La narrativa religiosa da forma al significado y, para muchos, es la influencia cognitivo-afectiva predominante que organiza la experiencia, influencia la emoción, construye el significado y gobierna el comportamiento

Cambiar las imágenes y significados de los sucesos traumáticos al reexperimentarlos en un contexto más benevolente es una parte central de la terapia cognitivo-conductual

  Quedémonos al final con la evocación de una curiosa experiencia en la psicoterapia: un cliente acude preocupado porque su esposa no comprende la dimensión espiritual de una afición tan sencilla como el gusto de un hombre adulto por entrenar a niños a jugar al fútbol.

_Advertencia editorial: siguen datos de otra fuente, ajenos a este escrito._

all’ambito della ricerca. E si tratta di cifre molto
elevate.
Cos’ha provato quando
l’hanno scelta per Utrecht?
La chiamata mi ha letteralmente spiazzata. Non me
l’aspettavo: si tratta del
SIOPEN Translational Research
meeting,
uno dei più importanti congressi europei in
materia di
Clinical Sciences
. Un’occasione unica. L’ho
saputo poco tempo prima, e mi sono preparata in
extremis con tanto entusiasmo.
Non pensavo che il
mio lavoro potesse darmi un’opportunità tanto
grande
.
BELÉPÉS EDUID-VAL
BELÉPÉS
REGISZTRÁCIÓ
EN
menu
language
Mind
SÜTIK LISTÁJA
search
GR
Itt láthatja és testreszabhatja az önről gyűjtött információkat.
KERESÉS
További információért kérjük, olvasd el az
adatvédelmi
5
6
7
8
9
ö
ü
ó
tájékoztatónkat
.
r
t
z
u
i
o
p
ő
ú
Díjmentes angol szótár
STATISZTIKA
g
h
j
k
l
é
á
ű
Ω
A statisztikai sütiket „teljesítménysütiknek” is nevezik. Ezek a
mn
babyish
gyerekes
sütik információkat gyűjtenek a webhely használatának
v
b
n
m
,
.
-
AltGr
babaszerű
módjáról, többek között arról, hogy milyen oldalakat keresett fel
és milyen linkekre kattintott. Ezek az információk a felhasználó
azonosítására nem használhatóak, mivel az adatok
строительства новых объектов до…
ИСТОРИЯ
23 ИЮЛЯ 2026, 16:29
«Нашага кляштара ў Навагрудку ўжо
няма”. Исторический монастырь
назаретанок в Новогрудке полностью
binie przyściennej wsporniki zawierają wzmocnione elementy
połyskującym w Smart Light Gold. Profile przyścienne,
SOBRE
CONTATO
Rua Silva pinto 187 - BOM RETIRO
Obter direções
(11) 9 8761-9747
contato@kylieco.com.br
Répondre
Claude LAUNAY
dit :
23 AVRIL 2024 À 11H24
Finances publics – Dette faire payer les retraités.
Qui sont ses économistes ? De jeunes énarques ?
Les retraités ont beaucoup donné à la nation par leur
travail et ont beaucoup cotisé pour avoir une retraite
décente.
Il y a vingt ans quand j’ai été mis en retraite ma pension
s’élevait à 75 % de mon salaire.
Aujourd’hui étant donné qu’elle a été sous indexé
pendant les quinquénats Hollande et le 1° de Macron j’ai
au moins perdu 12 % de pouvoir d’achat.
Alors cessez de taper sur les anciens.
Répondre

El fútbol era parte de la belleza, no solo un juego sino una forma de poesía que lo conmovía al nivel más profundo. Recordaba jugar como un niño y los momentos que entonces experimentaba de pura alegría, como si hubiera dejado que sus pies lo transportaran al cielo. El podía a veces volver a experimentar estos sentimientos cuando su equipo del colegio [que el sujeto analizado entrenaba] jugaba bien conjuntado. Al enseñar a jugar a otros niños, él creía que estaba pasando un don que se le había dado. Resultaba que tanto [el entrenador como su esposa] estaban hablando el lenguaje de lo sagrado, si bien no mencionaban a Dios (…) Era un conflicto espiritual, una lucha sobre diferencias con respecto a sus sueños sagrados. Este reconocimiento fue un punto crucial en la terapia. Su conflicto de pareja [esposa y marido, acerca de la pasión de él por el futbol] había crecido como un problema espiritual, y eso llevaba a una solución espiritualmente sensible.